● **Supplied material**
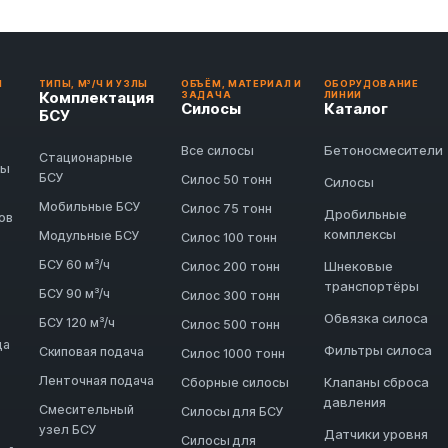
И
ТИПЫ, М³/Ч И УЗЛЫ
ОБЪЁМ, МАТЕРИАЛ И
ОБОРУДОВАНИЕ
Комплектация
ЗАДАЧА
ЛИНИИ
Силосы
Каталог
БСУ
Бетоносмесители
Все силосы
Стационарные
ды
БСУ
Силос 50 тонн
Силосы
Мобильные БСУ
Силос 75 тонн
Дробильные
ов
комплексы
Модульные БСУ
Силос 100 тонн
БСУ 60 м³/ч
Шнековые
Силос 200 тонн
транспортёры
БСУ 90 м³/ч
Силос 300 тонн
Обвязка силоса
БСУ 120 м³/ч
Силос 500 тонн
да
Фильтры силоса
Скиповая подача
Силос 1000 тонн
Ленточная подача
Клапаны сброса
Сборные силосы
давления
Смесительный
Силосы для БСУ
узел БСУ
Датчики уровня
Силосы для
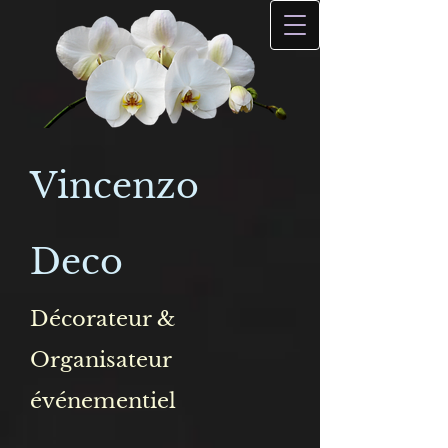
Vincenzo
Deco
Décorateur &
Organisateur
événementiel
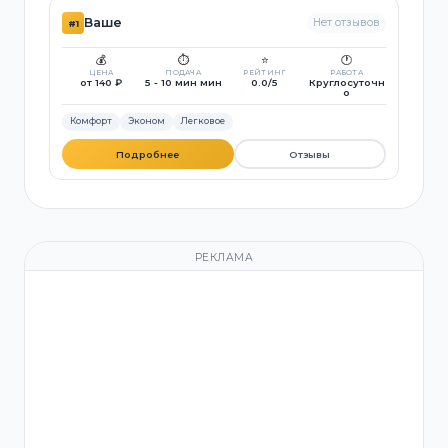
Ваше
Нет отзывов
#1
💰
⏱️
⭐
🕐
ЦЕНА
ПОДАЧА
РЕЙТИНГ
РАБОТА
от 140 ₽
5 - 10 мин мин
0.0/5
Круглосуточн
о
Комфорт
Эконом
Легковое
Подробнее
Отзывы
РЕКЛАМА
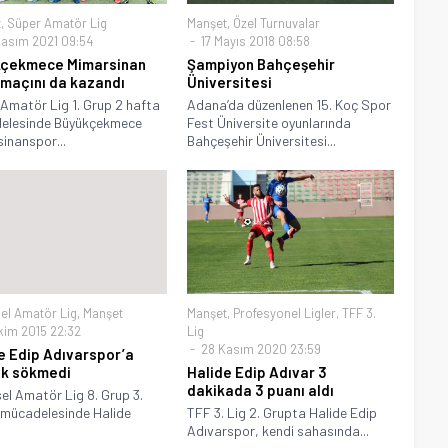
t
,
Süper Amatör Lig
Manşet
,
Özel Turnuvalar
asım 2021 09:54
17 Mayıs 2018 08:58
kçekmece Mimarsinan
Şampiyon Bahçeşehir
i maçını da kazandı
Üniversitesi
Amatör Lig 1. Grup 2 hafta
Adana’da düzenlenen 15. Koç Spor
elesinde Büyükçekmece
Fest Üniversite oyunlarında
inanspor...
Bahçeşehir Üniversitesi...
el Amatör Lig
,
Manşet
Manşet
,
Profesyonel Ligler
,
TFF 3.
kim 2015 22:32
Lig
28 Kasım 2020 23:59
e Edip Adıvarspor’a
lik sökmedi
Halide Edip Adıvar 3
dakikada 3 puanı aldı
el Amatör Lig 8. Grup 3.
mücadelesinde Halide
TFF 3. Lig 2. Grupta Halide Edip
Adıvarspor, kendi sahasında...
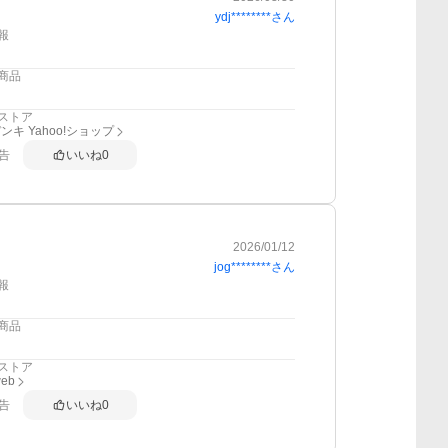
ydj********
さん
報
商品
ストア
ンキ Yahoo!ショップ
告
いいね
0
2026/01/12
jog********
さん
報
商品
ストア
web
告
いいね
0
* * *
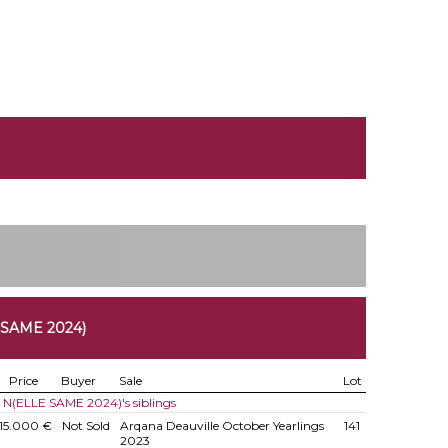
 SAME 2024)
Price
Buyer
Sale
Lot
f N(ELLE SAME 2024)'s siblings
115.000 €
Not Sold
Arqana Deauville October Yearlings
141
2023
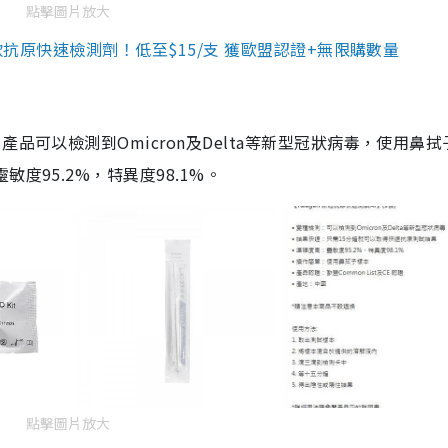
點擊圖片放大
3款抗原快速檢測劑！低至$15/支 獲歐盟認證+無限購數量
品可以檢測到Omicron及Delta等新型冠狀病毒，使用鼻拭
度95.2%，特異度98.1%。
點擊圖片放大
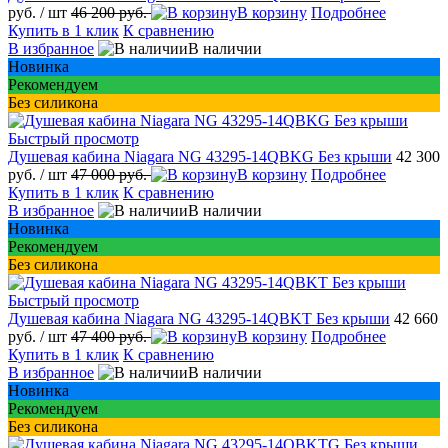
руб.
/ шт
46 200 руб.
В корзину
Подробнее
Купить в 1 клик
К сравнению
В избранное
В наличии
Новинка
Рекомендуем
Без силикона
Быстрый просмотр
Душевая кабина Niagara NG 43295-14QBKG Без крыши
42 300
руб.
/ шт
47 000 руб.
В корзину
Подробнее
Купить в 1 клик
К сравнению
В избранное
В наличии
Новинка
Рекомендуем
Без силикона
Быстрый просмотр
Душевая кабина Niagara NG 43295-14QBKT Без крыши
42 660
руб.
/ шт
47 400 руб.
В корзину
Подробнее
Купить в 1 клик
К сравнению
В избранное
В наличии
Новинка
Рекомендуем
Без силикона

● **Work item**
What you return must match, character for character, the lines above from the one with "Силосы для БСУ" through the one with "17 Mayıs 2018 08:58", minus any pictures.

● **Solution to this task**
Силосы для БСУ
узел БСУ
Датчики уровня
Силосы для
Vincenzo
Deco
Décorateur &
Organisateur
événementiel
Ваше
Нет отзывов
#1
💰
⏱️
⭐
🕐
ЦЕНА
ПОДАЧА
РЕЙТИНГ
РАБОТА
от 140 ₽
5 - 10 мин мин
0.0/5
Круглосуточн
о
Комфорт
Эконом
Легковое
Подробнее
Отзывы
РЕКЛАМА
t
,
Süper Amatör Lig
Manşet
,
Özel Turnuvalar
asım 2021 09:54
17 Mayıs 2018 08:58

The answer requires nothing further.